This doesn't appear to be tough.  Have I oversimplified it?

The other ways to go would be to keep the powers and join the bases:

sqrt(-4*-9)=sqrt(36)=6

Richard Fowler said:

Sqrt(-4) = i2

Sqrt(-9) = i3

i2 * i3 = -6. 

This doesn't appear to be tough.  Have I oversimplified it?

Miguel,

sqrt(x)*sqrt(y) = sqrt(x*y)

is true when x and y are real, but not necessarily true when they are complex.  This happens because the square root function is defined a specific way to make it single-valued (note that (-2)^2 and 2^2 are both 4, but we define sqrt(4) to be 2, not -2).  Richard Fowler's solution is correct.

Miguel Batista said:

The other ways to go would be to keep the powers and join the bases:

sqrt(-4*-9)=sqrt(36)=6

Richard Fowler said:

Sqrt(-4) = i2

Sqrt(-9) = i3

i2 * i3 = -6. 

This doesn't appear to be tough.  Have I oversimplified it?

Exponential notation gives -6:

SQRT (-2) = i2 = 2EXP ((pi/2)*i)
SQRT (-3) = i3 = 3EXP ((pi/2)*i)
(2EXP ((pi/2)*i))*(3EXP ((pi/2)*i)) =
6EXP ((pi)*i) = 6*(-1) = -6

a^(1/r) is not the inverse of a^r in the complex plane. Therefore, you cannot apply power laws to sqrt(_) as it embodies the choice of a particular branch of a^(1/2) in the complex plane, namely the one for which (-1)^(1/2) = (0,1) = i [the other choice possible is -i].

Miguel Batista said:

The other ways to go would be to keep the powers and join the bases:

sqrt(-4*-9)=sqrt(36)=6

Richard Fowler said:

Sqrt(-4) = i2

Sqrt(-9) = i3

i2 * i3 = -6. 

This doesn't appear to be tough.  Have I oversimplified it?

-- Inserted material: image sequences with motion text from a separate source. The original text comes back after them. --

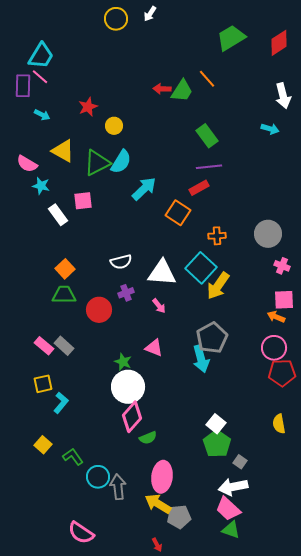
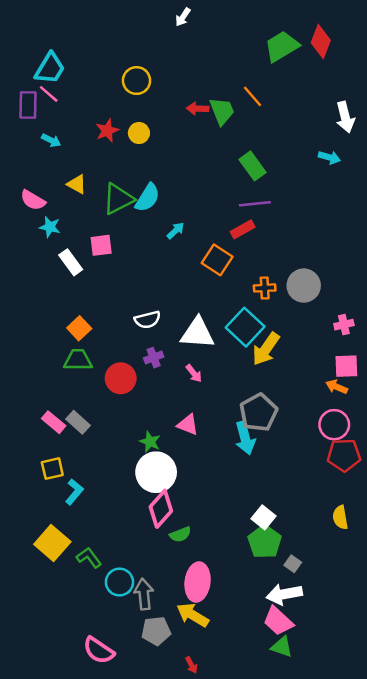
yellow circle: (116, 19) -> (137, 81), moved
red diamond: (279, 43) -> (321, 41), moved, turned -36
green trapezoid: (182, 91) -> (222, 111), turned -55
yellow circle: (114, 126) -> (139, 133), moved
yellow triangle: (63, 151) -> (77, 184), size x0.7
cyan arrow: (144, 189) -> (176, 231), size x0.6
gray circle: (268, 234) -> (304, 286), moved
pink cross: (282, 266) -> (344, 325), turned -35
yellow square: (43, 445) -> (52, 543), size x1.6
gray pentagon: (179, 517) -> (156, 631), moved

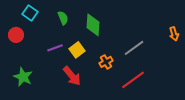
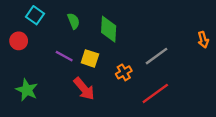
purple line: (55, 48) -> (64, 56), turned 49
yellow square: (77, 50) -> (90, 58), turned -35

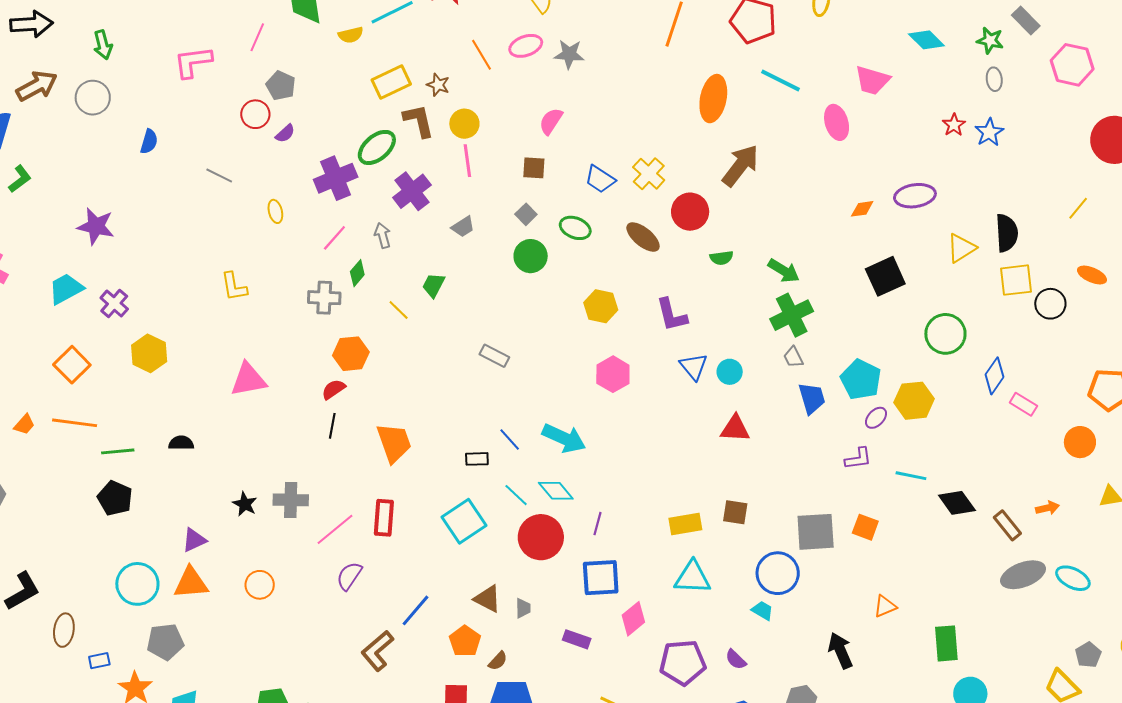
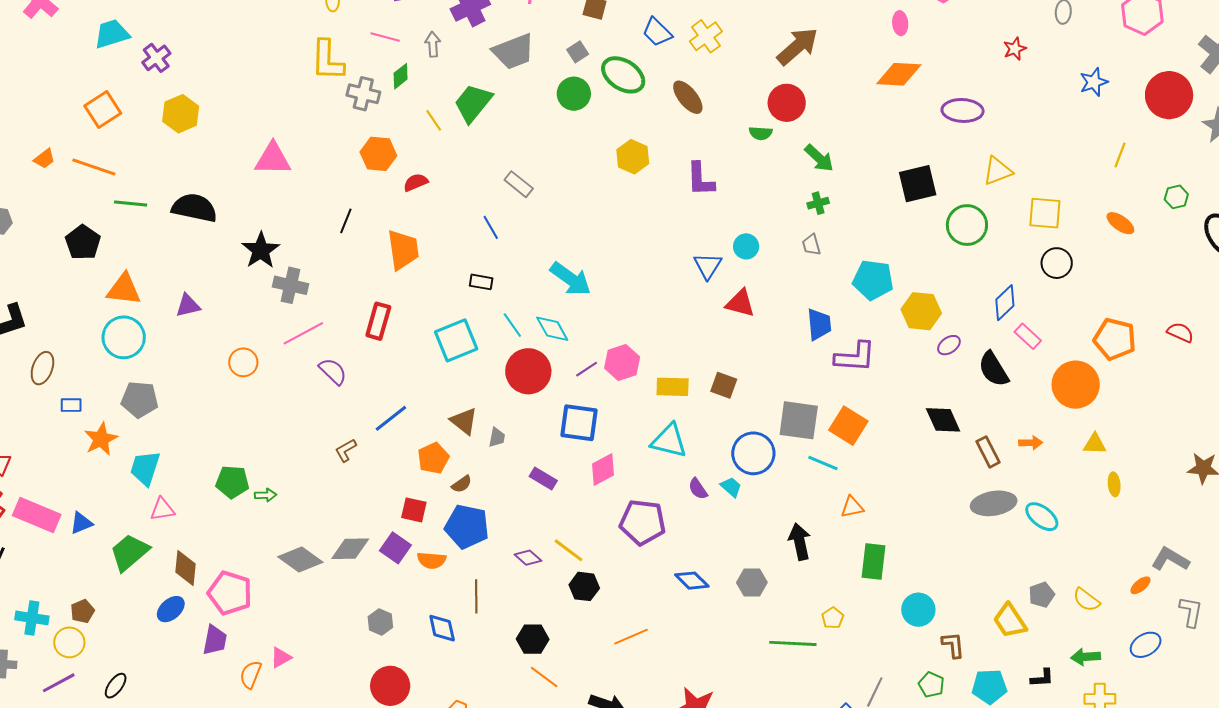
pink ellipse: (837, 122) -> (900, 23), size x0.7
blue star: (989, 132) -> (1094, 82), moved
yellow line: (1078, 208) -> (1120, 155), turned -30
orange diamond: (862, 209) -> (899, 74), moved, size x1.8
red circle: (690, 212) -> (787, 103), moved
gray trapezoid: (463, 227) -> (513, 52), size x1.8
green ellipse: (575, 228) -> (623, 75), size x1.4
black semicircle: (1007, 233) -> (993, 369), moved, turned 141
pink line: (334, 238) -> (385, 37), turned 52
green trapezoid: (434, 285) -> (473, 103), size x1.6
yellow L-shape: (234, 287) -> (327, 60), moved, size x1.4
black circle: (1050, 304) -> (1057, 263), moved
green cross: (792, 315) -> (818, 203), size x0.5
green circle: (945, 334) -> (967, 225), moved
blue triangle: (694, 366) -> (708, 266), moved
pink hexagon: (613, 374) -> (622, 362), moved
cyan pentagon: (861, 379) -> (873, 280), turned -30
red semicircle: (333, 389) -> (416, 182), moved
blue trapezoid: (812, 398) -> (819, 324), moved
purple ellipse: (876, 418) -> (949, 345), moved
blue line: (510, 439) -> (491, 227), moved
orange circle: (1080, 442) -> (1076, 385), size x1.5
black semicircle: (181, 443) -> (194, 208), size x1.8
purple L-shape: (858, 459) -> (855, 357), size x1.5
cyan line: (911, 476) -> (823, 463), moved
black pentagon: (115, 498) -> (83, 242), moved
black star: (245, 504) -> (261, 250), moved, size x1.5
purple line: (598, 524) -> (587, 369), turned 30
orange square: (865, 527) -> (848, 426), size x1.4
pink line: (335, 529) -> (303, 333), moved
purple semicircle: (349, 576) -> (333, 371), turned 88
orange triangle: (191, 583) -> (124, 289), moved
green rectangle: (946, 643) -> (873, 562), moved
brown L-shape: (377, 651) -> (346, 450), size x0.6
purple semicircle: (736, 659) -> (698, 489), moved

In fact, this is not a calculus, but an algebra problem.
It is correct to transform the question as:
X = SQRT(-4) * SQRT(-9)  or, since SQRT(a) * SQRT(b) = SQRT(a*b), after rearranging the equation:

X - SQRT(36) = 0, which we can transform by squaring both sides as:
X^2 - 36 = 0, and by factorization, since a^2 - b^2 = (a+b) * (a-b),
(X-6) * (X+6) = 0.
This clearly shows the 2 roots, i.e:
X= - 6. and X= +6 both verify the relationship.

Hope that helps...

For one, this is not a Calculus problem.  It still falls in the realm of Algebra.

I can see Sister Mary What's-her-bottom rolling her eyes now...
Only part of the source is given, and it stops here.